Task to carry out:
Write the records out again exactly, leaving no images in.

Data for this exercise:
···
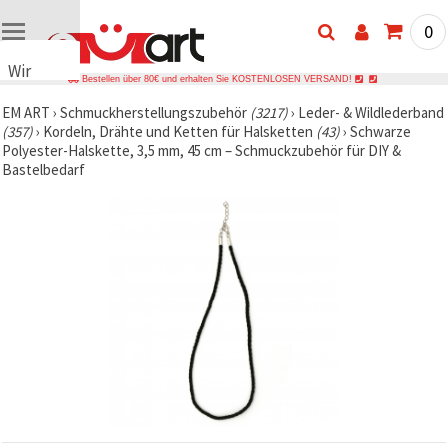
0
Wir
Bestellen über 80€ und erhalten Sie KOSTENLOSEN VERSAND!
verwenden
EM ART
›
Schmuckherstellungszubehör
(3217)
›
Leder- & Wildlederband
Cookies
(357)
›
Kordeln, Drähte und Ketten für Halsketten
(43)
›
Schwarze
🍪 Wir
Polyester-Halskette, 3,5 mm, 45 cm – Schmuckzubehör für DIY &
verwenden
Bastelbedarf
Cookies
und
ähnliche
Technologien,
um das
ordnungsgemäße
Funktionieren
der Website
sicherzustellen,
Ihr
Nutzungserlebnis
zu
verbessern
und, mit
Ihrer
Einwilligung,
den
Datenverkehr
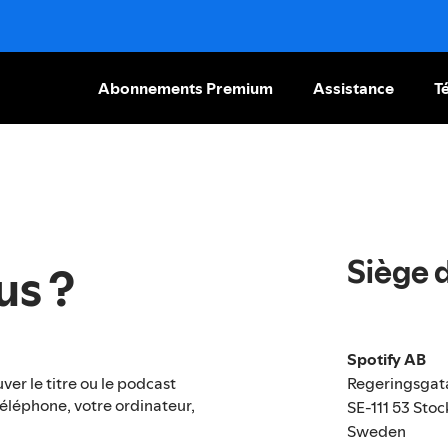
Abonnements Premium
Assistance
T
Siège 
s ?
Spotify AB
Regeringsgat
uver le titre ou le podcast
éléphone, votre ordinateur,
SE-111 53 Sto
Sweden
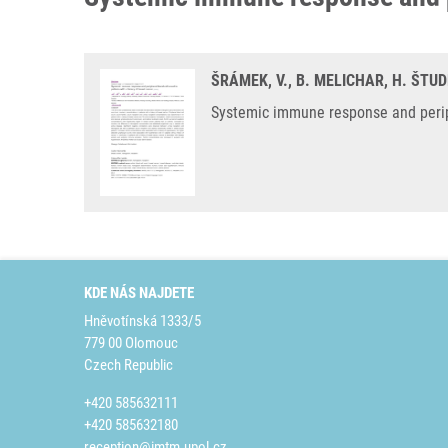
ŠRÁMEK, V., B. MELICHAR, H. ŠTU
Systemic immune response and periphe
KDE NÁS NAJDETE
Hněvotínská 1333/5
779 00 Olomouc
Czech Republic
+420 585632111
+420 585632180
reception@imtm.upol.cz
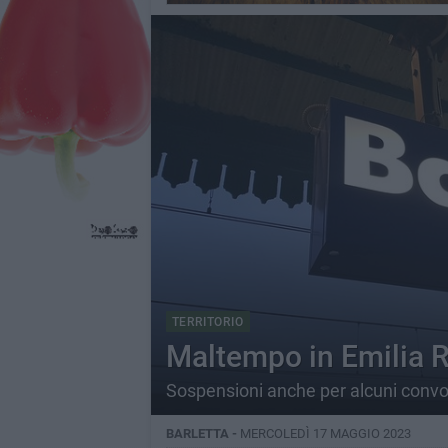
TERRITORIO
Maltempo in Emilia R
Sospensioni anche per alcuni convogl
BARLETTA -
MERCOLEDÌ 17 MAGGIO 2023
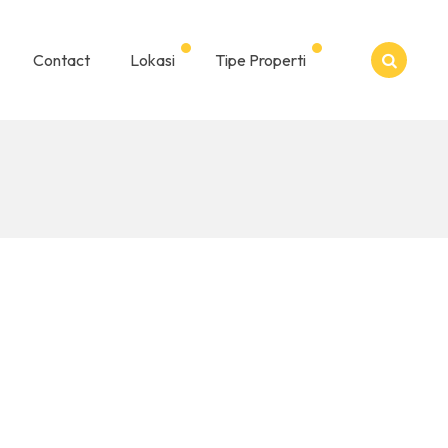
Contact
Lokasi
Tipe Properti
···
Task solution:
0
Wir
Bestellen über 80€ und erhalten Sie KOSTENLOSEN VERSAND!
verwenden
EM ART
›
Schmuckherstellungszubehör
(3217)
›
Leder- & Wildlederband
Cookies
(357)
›
Kordeln, Drähte und Ketten für Halsketten
(43)
›
Schwarze
🍪 Wir
Polyester-Halskette, 3,5 mm, 45 cm – Schmuckzubehör für DIY &
verwenden
Bastelbedarf
Cookies
und
ähnliche
Technologien,
um das
ordnungsgemäße
Funktionieren
der Website
sicherzustellen,
Ihr
Nutzungserlebnis
zu
verbessern
und, mit
Ihrer
Einwilligung,
den
Datenverkehr
Abonnements Premium
Assistance
T
Siège 
s ?
Spotify AB
Regeringsgat
uver le titre ou le podcast
éléphone, votre ordinateur,
SE-111 53 Sto
Sweden
ŠRÁMEK, V., B. MELICHAR, H. ŠTU
Systemic immune response and periphe
KDE NÁS NAJDETE
Hněvotínská 1333/5
779 00 Olomouc
Czech Republic
+420 585632111
+420 585632180
reception@imtm.upol.cz
TERRITORIO
Maltempo in Emilia R
Sospensioni anche per alcuni convogl
BARLETTA -
MERCOLEDÌ 17 MAGGIO 2023
Contact
Lokasi
Tipe Properti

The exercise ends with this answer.